As I experiment with making language visible, I explore the gestural abstraction of the imagery of letterforms themselves. This reflects the manner in which writing is itself an abstraction from spoken language. Just as memory by its nature abstracts from experience, so letterforms abstract from writing and are per se an abstract art-form. This permits an open, inclusive, interpretation of memory. The fluidity of memory and narrative is not fixed or limited in a way that a traditional pictorial approach would be.

All this raises questions: –

about language itself
about the contexts in which we ‘keep’ or ‘store’ memories
about why we do so
about the arbitrary signs and signals we use to record language
about how much we engage our imaginations in recalling memories
about the limitations of language
about the gestural nature of painted language and its aesthetic.

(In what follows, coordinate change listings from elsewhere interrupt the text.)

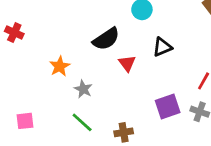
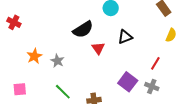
orange star: (60, 66) -> (34, 56), moved
gray star: (83, 89) -> (57, 61), moved
purple square: (168, 106) -> (128, 82), turned -36

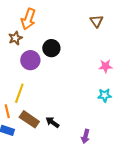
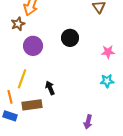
black circle: (51, 48) -> (70, 38), moved
brown rectangle: (29, 119) -> (32, 105), turned -42
black arrow: (52, 122) -> (50, 88), moved, turned 32

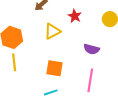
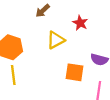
orange square: (54, 68) -> (74, 72), moved

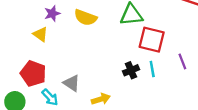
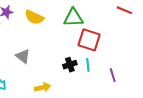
purple line: (182, 61) -> (113, 75), moved
gray triangle: (72, 83) -> (23, 56), moved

Some of the sources I work with are identified (for example, Wilfred Owen and David Jones) while others are anonymous as in Requiem Aeternam from the Latin Missal. My own personal lists are a source for the ‘Diary’ pieces. A quite different source is imagined memory, as in the work ‘Kilvickeon’. In this painting, a remote burial site on the Isle of Mull, is taken as a place of remembering, a place of memories. The headstones you see today appear to represent the sum total of people buried there, but nothing could be more misleading. The vast majority of the people buried at Kilvickeon in the last 1,400 years have no headstone, no marker of any description. Their memories, and the memories of those who buried them, have gone ‘unkept’. When standing in such a place it is natural to imagine some of them. The way folk remember their ‘departed’ has, at its root, a common, shared experience that reaches across generations and cultures. This piece is not a metaphor for all such places but more an attempt to ‘recall’ what has happened in this particular location on the Ross of Mull. The painting, a palimpsest, also stands as a point of reference to engage the imagination in its ‘search’ for unkept memories.